Extracted data entries
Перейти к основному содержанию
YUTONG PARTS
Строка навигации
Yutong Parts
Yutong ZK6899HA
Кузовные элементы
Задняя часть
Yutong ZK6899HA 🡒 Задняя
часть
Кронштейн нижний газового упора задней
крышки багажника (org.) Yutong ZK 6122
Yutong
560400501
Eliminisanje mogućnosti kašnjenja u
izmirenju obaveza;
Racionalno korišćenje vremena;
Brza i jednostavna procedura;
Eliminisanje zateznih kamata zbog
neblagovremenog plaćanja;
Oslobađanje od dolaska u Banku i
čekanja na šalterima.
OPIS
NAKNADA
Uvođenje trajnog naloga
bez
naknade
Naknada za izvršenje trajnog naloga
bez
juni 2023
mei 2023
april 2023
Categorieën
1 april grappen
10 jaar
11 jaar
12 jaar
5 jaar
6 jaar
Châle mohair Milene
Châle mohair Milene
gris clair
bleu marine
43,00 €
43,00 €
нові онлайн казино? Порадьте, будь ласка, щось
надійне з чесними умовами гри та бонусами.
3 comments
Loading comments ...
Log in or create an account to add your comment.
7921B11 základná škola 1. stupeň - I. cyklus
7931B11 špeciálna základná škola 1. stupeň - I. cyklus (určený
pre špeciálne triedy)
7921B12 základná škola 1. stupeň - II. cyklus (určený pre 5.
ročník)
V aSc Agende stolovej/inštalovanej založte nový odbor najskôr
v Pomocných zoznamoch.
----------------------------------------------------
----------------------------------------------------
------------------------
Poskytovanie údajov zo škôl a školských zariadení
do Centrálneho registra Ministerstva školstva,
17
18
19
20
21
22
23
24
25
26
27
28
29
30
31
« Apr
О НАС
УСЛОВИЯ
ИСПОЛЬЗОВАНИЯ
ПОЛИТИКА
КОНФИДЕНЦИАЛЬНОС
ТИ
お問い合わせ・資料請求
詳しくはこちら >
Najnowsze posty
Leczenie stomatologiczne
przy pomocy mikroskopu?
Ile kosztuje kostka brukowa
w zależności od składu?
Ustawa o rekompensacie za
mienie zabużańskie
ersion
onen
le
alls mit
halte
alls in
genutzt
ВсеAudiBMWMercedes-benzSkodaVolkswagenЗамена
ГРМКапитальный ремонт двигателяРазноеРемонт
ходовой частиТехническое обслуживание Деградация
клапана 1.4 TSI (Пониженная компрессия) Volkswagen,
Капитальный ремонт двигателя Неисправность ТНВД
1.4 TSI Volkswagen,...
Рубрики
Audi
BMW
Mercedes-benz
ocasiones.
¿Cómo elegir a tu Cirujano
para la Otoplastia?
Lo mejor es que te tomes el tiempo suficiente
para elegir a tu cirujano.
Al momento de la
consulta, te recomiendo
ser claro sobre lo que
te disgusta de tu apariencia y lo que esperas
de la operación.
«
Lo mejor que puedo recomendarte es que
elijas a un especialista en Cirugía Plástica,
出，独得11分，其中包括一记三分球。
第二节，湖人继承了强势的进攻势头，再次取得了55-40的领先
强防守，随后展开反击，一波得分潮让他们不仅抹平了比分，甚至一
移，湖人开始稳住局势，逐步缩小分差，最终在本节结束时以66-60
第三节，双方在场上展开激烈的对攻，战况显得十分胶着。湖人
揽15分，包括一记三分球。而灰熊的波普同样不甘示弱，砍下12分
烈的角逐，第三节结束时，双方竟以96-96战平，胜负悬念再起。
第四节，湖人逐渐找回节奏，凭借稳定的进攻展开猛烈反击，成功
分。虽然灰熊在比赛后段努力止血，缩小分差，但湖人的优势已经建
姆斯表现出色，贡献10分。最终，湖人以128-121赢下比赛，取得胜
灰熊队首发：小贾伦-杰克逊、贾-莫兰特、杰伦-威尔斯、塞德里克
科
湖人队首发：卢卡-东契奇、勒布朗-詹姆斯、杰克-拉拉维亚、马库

**WHAT YOU WILL DO**. Count of lines holding the string "ремонт": please work it out for the entries above and give the number alone.

**SOLUTION FOR THIS PROBLEM**. 2